CoordGate: Efficiently Computing Spatially-Varying Convolutions in Convolutional Neural Networks
Sunny Howard, Peter Norreys, Andreas Döpp
TL;DR
CoordGate tackles the inefficiency of learning spatially varying convolutions in CNNs by gating a standard CNN feature map with a coordinate-encoding network to produce per-pixel filter amplitudes. The gating uses a Hadamard product between the CNN output and a coordinate-derived gating map, enabling spatially varying filtering with minimal parameter overhead. It is validated on a 1D synthetic spatially varying convolution task and a 2D image deblurring task with static PSFs applied to microscopy data, outperforming CoordConv-UNet and MultiWienerNet while using far fewer parameters than deep baselines. The approach promises improved efficiency and accuracy for spatially-aware vision tasks in optical imaging and related domains.
Abstract
Optical imaging systems are inherently limited in their resolution due to the point spread function (PSF), which applies a static, yet spatially-varying, convolution to the image. This degradation can be addressed via Convolutional Neural Networks (CNNs), particularly through deblurring techniques. However, current solutions face certain limitations in efficiently computing spatially-varying convolutions.

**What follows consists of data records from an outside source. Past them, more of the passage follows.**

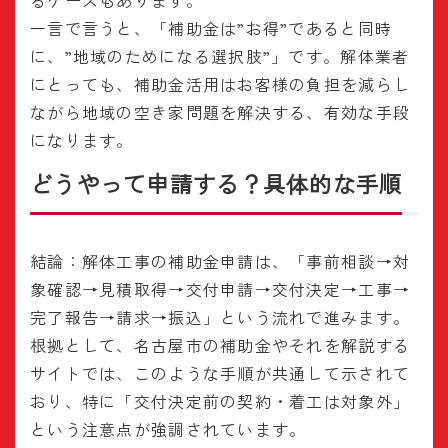
るケースもあります。
一言で言うと、「補助金は”お得”であると同時
に、”地域のためになる選択肢”」です。解体業者
にとっても、補助金活用はお客様の負担を減らし
ながら地域の空き家問題を解決する、有効な手段
になります。
どうやって申請する？具体的な手順
結論：解体工事の補助金申請は、「事前相談→対
象確認→見積取得→交付申請→交付決定→工事→
完了報告→請求→振込」という流れで進みます。
根拠として、名古屋市の補助金やそれを解説する
サイトでは、このような手順が共通して示されて
おり、特に「交付決定前の契約・着工は対象外」
という注意点が強調されています。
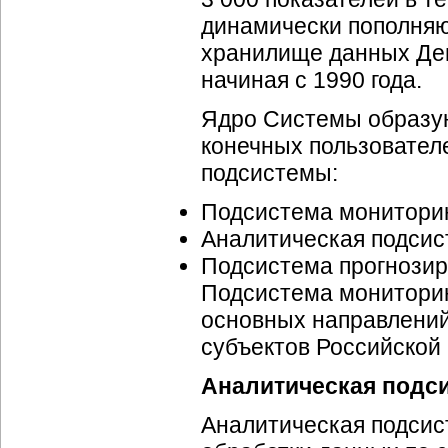
динамически пополняю
хранилище данных Деп
начиная с 1990 года.
Ядро Системы образую
конечных пользовате
подсистемы:
Подсистема монитори
Аналитическая подси
Подсистема прогнози
Подсистема мониторин
основных направлени
субъектов Российской
Аналитическая подс
Аналитическая подсис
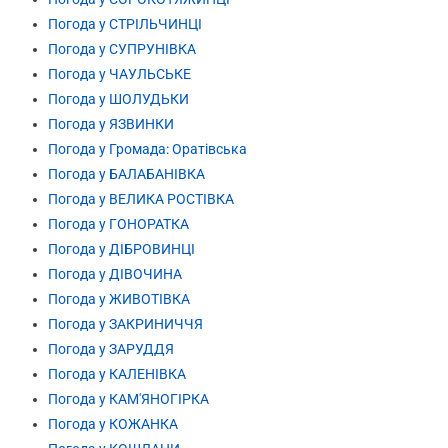
Погода у СТРІЛЬЧИНЦІ
Погода у СУПРУНІВКА
Погода у ЧАУЛЬСЬКЕ
Погода у ШОЛУДЬКИ
Погода у ЯЗВИНКИ
Погода у Громада: Оратівська
Погода у БАЛАБАНІВКА
Погода у ВЕЛИКА РОСТІВКА
Погода у ГОНОРАТКА
Погода у ДІБРОВИНЦІ
Погода у ДІВОЧИНА
Погода у ЖИВОТІВКА
Погода у ЗАКРИНИЧЧЯ
Погода у ЗАРУДДЯ
Погода у КАЛЕНІВКА
Погода у КАМ'ЯНОГІРКА
Погода у КОЖАНКА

In this paper we propose CoordGate, a novel lightweight module that uses a multiplicative gate and a coordinate encoding network to enable efficient computation of spatially-varying convolutions in CNNs. CoordGate allows for selective amplification or attenuation of filters based on their spatial position, effectively acting like a locally connected neural network. The effectiveness of the CoordGate solution is demonstrated within the context of U-Nets and applied to the challenging problem of image deblurring. The experimental results show that CoordGate outperforms conventional approaches, offering a more robust and spatially aware solution for CNNs in various computer vision applications.